L’humain augmenté, pas remplacé
Le marketing de 2026 n’oppose pas l’IA à l’humain. Il les réarticule. L’IA accélère la compréhension et la diffusion ; l’humain donne du sens, du corps, de la chaleur. Entre les deux, le marketing sensoriel occupe une position centrale : il est le territoire où la technologie s’efface pour laisser parler l’expérience.
Cette évolution passe indéniablement par une profonde compréhension du marketing sensoriel.
C’est pourquoi, chez Mediavea, nous croyons que la promesse implicite de l’étude Brandwatch n’est pas une mauvaise nouvelle pour notre métier, bien au contraire. Plus les contenus se synthétisent, plus les marques qui assument une incarnation physique sincère gagneront la préférence durable. Et le magasin, avec son ambiance sonore, son affichage dynamique scénarisé, ses voix humaines, reste l’un des derniers lieux où cette promesse peut être tenue à chaque visite.

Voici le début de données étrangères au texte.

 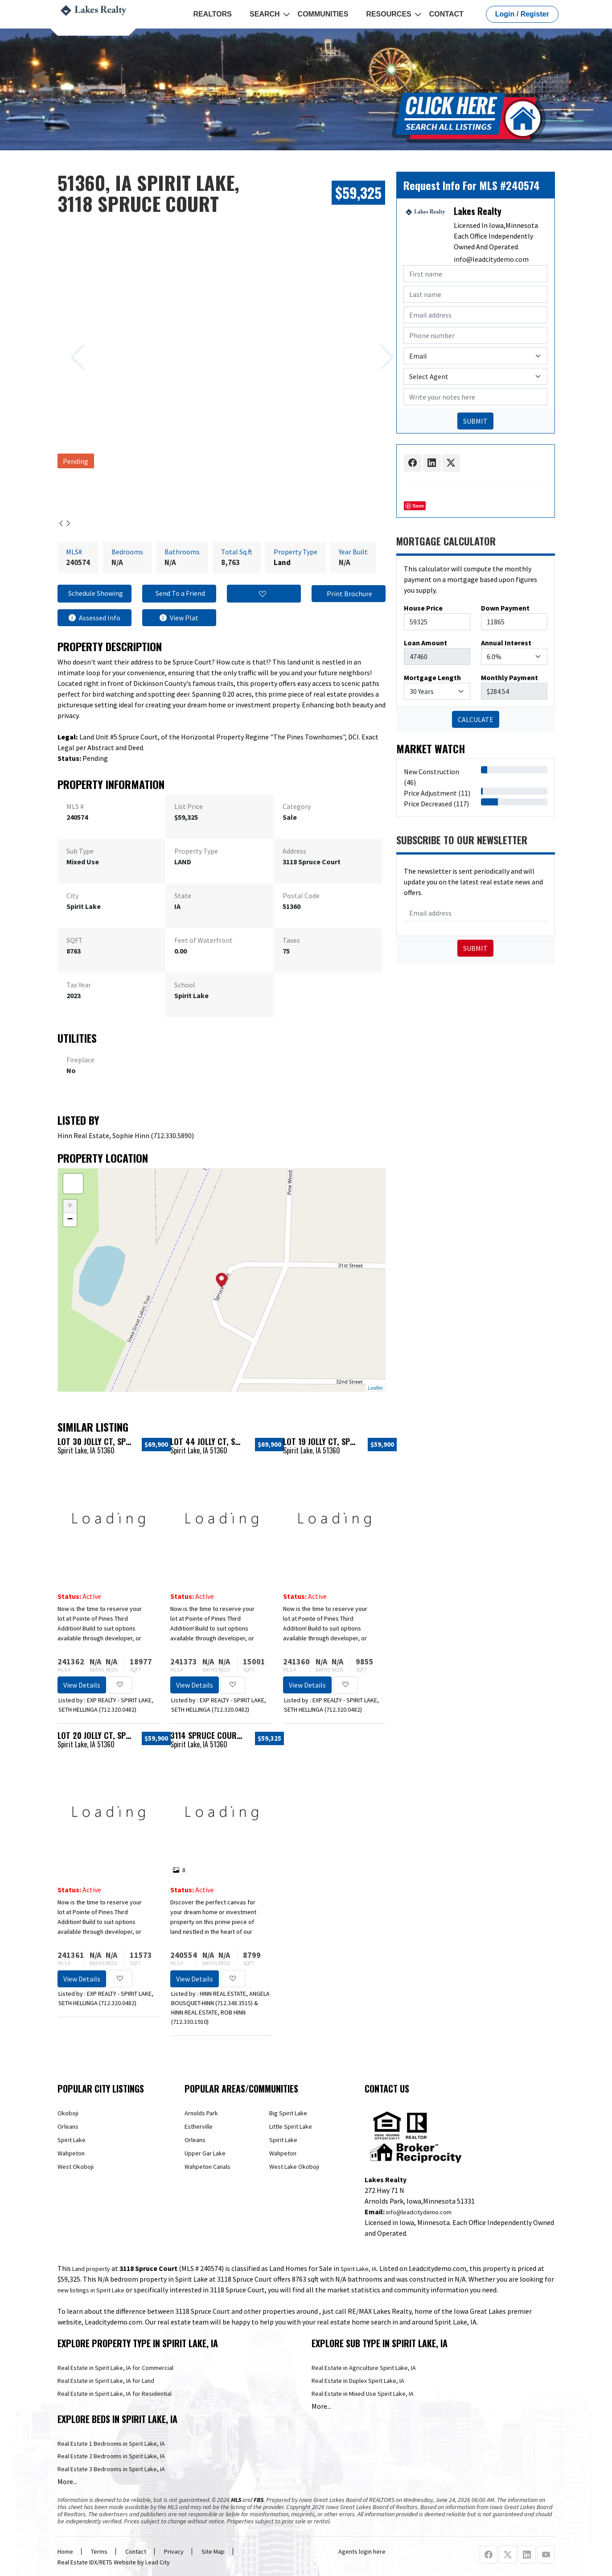 I want to click on Terms, so click(x=99, y=2551).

L’ère du sens, finalement, est peut-être surtout l’ère des sens.
En somme, le marketing sensoriel est une approche essentielle pour naviguer dans le paysage marketing moderne. Le marketing sensoriel est donc plus qu’une tendance : c’est une nécessité pour toute marque voulant s’engager sincèrement avec ses consommateurs.
Contenu de l’article :
Pourquoi faire du marketing sensoriel en 2026 ?
Le marketing sensoriel en 2026 permet d’améliorer l’expérience client, de renforcer l’engagement de la marque, de stimuler les ventes, et de se différencier sur un marché concurrentiel, de manière authentiquement humaine. En intégrant les sens, les entreprises peuvent créer des connexions émotionnelles plus profondes avec les consommateurs, augmentant ainsi la fidélité et la satisfaction.
L’IA va-t-elle remplacer le marketing sensoriel en magasin ?
Non, et c’est même l’inverse qui se dessine. L’IA peut optimiser la diffusion des contenus sonores ou visuels (personnalisation horaire, adaptation à l’audience présente, gestion de la programmation), mais elle ne peut pas remplacer la dimension incarnée de l’expérience sensorielle. Une ambiance musicale éditorialisée, une voix humaine, une identité sonore pensée pour une marque sont précisément les éléments que les consommateurs identifient comme authentiques. L’IA devient un outil au service du sensoriel, pas un substitut.
Qu’est-ce que le « slop » et pourquoi les marques doivent-elles s’en méfier ?
Le slop désigne le flot de contenus médiocres générés automatiquement par l’IA : textes uniformes, images interchangeables, voix synthétiques sans relief. Selon Brandwatch, les mentions de ce terme ont bondi de 200 % en 2025, avec une tonalité négative dans 82 % des cas. Pour une enseigne, produire du slop, y compris dans ses supports en magasin (playlists génériques, messages automatisés mal calibrés, affichage dynamique interchangeable), c’est prendre le risque d’une perte de confiance immédiate. Les consommateurs repèrent l’artificiel et s’en détournent.
Comment mesurer concrètement le retour sur investissement du marketing sensoriel ?
Trois indicateurs prennent de plus en plus d’importance au-delà du simple chiffre d’affaires : le temps passé en magasin, le taux de conversion par zone (impact direct de l’ambiance sonore ou visuelle sur les rayons ciblés), et la satisfaction client mesurée via des enquêtes post-visite. Les Retail Days 2026 l’ont confirmé : le pilotage du magasin évolue d’une logique purement transactionnelle vers une logique expérientielle, où la qualité sensorielle devient un levier de performance documentable.